* **Problem to solve**
From the first line to the last, print the data exactly as it appears.

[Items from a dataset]
Segment Open
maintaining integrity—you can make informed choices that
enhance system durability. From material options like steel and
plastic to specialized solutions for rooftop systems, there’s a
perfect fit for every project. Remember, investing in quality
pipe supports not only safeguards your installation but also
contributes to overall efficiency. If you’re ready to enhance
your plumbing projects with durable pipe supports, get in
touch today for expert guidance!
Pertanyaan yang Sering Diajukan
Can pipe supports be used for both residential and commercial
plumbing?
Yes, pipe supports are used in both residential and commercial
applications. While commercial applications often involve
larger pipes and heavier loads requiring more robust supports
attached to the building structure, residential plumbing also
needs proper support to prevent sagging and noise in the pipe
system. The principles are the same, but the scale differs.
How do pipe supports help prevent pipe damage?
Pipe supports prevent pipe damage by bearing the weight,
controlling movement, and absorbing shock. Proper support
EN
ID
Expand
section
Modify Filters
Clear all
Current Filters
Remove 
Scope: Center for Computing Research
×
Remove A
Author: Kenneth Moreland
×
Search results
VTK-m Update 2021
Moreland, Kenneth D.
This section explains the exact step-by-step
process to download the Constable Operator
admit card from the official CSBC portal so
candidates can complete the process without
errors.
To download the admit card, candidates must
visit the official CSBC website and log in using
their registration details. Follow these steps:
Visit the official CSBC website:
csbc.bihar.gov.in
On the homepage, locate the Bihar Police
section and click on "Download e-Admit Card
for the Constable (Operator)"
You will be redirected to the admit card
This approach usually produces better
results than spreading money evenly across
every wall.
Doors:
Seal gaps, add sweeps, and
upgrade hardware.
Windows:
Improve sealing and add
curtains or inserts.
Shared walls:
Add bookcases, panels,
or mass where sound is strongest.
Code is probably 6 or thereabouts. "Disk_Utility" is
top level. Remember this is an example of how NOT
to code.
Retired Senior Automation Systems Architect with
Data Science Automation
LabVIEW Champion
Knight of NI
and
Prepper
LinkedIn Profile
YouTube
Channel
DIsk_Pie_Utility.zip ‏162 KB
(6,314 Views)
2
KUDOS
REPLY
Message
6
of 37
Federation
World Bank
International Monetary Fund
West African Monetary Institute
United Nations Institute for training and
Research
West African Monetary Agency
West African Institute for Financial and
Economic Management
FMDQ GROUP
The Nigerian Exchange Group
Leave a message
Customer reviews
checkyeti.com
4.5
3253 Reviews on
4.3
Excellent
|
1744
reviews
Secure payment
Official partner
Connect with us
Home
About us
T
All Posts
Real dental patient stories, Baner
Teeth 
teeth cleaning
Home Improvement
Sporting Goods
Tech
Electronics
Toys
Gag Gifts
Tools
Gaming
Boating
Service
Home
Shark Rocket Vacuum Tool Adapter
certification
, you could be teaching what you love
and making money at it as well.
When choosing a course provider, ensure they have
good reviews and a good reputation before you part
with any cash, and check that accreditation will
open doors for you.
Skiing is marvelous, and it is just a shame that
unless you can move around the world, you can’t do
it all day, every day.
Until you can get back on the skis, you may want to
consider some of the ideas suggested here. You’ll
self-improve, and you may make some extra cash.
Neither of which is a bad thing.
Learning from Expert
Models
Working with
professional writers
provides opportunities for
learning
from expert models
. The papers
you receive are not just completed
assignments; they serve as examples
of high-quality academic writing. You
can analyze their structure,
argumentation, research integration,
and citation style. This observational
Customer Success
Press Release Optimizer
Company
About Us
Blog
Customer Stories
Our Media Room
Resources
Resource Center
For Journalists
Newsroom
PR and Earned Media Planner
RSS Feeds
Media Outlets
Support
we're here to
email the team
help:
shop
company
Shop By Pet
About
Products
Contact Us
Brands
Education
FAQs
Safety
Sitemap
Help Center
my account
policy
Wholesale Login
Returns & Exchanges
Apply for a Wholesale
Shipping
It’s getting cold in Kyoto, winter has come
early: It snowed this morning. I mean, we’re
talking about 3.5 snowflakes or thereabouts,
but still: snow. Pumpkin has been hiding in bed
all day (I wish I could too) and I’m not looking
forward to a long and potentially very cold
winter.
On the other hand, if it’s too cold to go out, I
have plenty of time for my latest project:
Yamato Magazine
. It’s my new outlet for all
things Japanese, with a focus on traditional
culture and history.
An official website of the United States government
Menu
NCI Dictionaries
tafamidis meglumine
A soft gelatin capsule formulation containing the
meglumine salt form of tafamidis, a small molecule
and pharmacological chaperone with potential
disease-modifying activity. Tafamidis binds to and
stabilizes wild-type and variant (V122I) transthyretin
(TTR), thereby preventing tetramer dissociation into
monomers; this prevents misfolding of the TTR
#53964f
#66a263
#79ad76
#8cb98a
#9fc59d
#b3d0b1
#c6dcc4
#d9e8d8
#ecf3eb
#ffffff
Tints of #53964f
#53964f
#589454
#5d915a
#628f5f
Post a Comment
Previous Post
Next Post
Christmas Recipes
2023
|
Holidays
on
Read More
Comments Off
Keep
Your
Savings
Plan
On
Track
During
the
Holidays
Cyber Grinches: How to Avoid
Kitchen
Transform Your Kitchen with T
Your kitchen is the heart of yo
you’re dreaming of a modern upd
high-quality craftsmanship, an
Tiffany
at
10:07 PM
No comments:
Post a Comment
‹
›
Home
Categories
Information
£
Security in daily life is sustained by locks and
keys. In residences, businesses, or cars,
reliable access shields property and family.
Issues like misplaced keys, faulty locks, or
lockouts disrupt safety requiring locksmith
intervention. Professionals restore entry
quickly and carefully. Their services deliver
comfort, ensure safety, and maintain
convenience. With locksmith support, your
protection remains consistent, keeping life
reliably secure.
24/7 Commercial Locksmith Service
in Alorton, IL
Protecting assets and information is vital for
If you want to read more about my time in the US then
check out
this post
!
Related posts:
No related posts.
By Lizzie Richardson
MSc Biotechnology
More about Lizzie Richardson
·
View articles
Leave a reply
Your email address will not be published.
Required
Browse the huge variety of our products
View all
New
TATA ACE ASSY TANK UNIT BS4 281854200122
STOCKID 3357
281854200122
Segment Closed
* **Answer box**
maintaining integrity—you can make informed choices that
enhance system durability. From material options like steel and
plastic to specialized solutions for rooftop systems, there’s a
perfect fit for every project. Remember, investing in quality
pipe supports not only safeguards your installation but also
contributes to overall efficiency. If you’re ready to enhance
your plumbing projects with durable pipe supports, get in
touch today for expert guidance!
Pertanyaan yang Sering Diajukan
Can pipe supports be used for both residential and commercial
plumbing?
Yes, pipe supports are used in both residential and commercial
applications. While commercial applications often involve
larger pipes and heavier loads requiring more robust supports
attached to the building structure, residential plumbing also
needs proper support to prevent sagging and noise in the pipe
system. The principles are the same, but the scale differs.
How do pipe supports help prevent pipe damage?
Pipe supports prevent pipe damage by bearing the weight,
controlling movement, and absorbing shock. Proper support
EN
ID
Expand
section
Modify Filters
Clear all
Current Filters
Remove 
Scope: Center for Computing Research
×
Remove A
Author: Kenneth Moreland
×
Search results
VTK-m Update 2021
Moreland, Kenneth D.
This section explains the exact step-by-step
process to download the Constable Operator
admit card from the official CSBC portal so
candidates can complete the process without
errors.
To download the admit card, candidates must
visit the official CSBC website and log in using
their registration details. Follow these steps:
Visit the official CSBC website:
csbc.bihar.gov.in
On the homepage, locate the Bihar Police
section and click on "Download e-Admit Card
for the Constable (Operator)"
You will be redirected to the admit card
This approach usually produces better
results than spreading money evenly across
every wall.
Doors:
Seal gaps, add sweeps, and
upgrade hardware.
Windows:
Improve sealing and add
curtains or inserts.
Shared walls:
Add bookcases, panels,
or mass where sound is strongest.
Code is probably 6 or thereabouts. "Disk_Utility" is
top level. Remember this is an example of how NOT
to code.
Retired Senior Automation Systems Architect with
Data Science Automation
LabVIEW Champion
Knight of NI
and
Prepper
LinkedIn Profile
YouTube
Channel
DIsk_Pie_Utility.zip ‏162 KB
(6,314 Views)
2
KUDOS
REPLY
Message
6
of 37
Federation
World Bank
International Monetary Fund
West African Monetary Institute
United Nations Institute for training and
Research
West African Monetary Agency
West African Institute for Financial and
Economic Management
FMDQ GROUP
The Nigerian Exchange Group
Leave a message
Customer reviews
checkyeti.com
4.5
3253 Reviews on
4.3
Excellent
|
1744
reviews
Secure payment
Official partner
Connect with us
Home
About us
T
All Posts
Real dental patient stories, Baner
Teeth 
teeth cleaning
Home Improvement
Sporting Goods
Tech
Electronics
Toys
Gag Gifts
Tools
Gaming
Boating
Service
Home
Shark Rocket Vacuum Tool Adapter
certification
, you could be teaching what you love
and making money at it as well.
When choosing a course provider, ensure they have
good reviews and a good reputation before you part
with any cash, and check that accreditation will
open doors for you.
Skiing is marvelous, and it is just a shame that
unless you can move around the world, you can’t do
it all day, every day.
Until you can get back on the skis, you may want to
consider some of the ideas suggested here. You’ll
self-improve, and you may make some extra cash.
Neither of which is a bad thing.
Learning from Expert
Models
Working with
professional writers
provides opportunities for
learning
from expert models
. The papers
you receive are not just completed
assignments; they serve as examples
of high-quality academic writing. You
can analyze their structure,
argumentation, research integration,
and citation style. This observational
Customer Success
Press Release Optimizer
Company
About Us
Blog
Customer Stories
Our Media Room
Resources
Resource Center
For Journalists
Newsroom
PR and Earned Media Planner
RSS Feeds
Media Outlets
Support
we're here to
email the team
help:
shop
company
Shop By Pet
About
Products
Contact Us
Brands
Education
FAQs
Safety
Sitemap
Help Center
my account
policy
Wholesale Login
Returns & Exchanges
Apply for a Wholesale
Shipping
It’s getting cold in Kyoto, winter has come
early: It snowed this morning. I mean, we’re
talking about 3.5 snowflakes or thereabouts,
but still: snow. Pumpkin has been hiding in bed
all day (I wish I could too) and I’m not looking
forward to a long and potentially very cold
winter.
On the other hand, if it’s too cold to go out, I
have plenty of time for my latest project:
Yamato Magazine
. It’s my new outlet for all
things Japanese, with a focus on traditional
culture and history.
An official website of the United States government
Menu
NCI Dictionaries
tafamidis meglumine
A soft gelatin capsule formulation containing the
meglumine salt form of tafamidis, a small molecule
and pharmacological chaperone with potential
disease-modifying activity. Tafamidis binds to and
stabilizes wild-type and variant (V122I) transthyretin
(TTR), thereby preventing tetramer dissociation into
monomers; this prevents misfolding of the TTR
#53964f
#66a263
#79ad76
#8cb98a
#9fc59d
#b3d0b1
#c6dcc4
#d9e8d8
#ecf3eb
#ffffff
Tints of #53964f
#53964f
#589454
#5d915a
#628f5f
Post a Comment
Previous Post
Next Post
Christmas Recipes
2023
|
Holidays
on
Read More
Comments Off
Keep
Your
Savings
Plan
On
Track
During
the
Holidays
Cyber Grinches: How to Avoid
Kitchen
Transform Your Kitchen with T
Your kitchen is the heart of yo
you’re dreaming of a modern upd
high-quality craftsmanship, an
Tiffany
at
10:07 PM
No comments:
Post a Comment
‹
›
Home
Categories
Information
£
Security in daily life is sustained by locks and
keys. In residences, businesses, or cars,
reliable access shields property and family.
Issues like misplaced keys, faulty locks, or
lockouts disrupt safety requiring locksmith
intervention. Professionals restore entry
quickly and carefully. Their services deliver
comfort, ensure safety, and maintain
convenience. With locksmith support, your
protection remains consistent, keeping life
reliably secure.
24/7 Commercial Locksmith Service
in Alorton, IL
Protecting assets and information is vital for
If you want to read more about my time in the US then
check out
this post
!
Related posts:
No related posts.
By Lizzie Richardson
MSc Biotechnology
More about Lizzie Richardson
·
View articles
Leave a reply
Your email address will not be published.
Required
Browse the huge variety of our products
View all
New
TATA ACE ASSY TANK UNIT BS4 281854200122
STOCKID 3357
281854200122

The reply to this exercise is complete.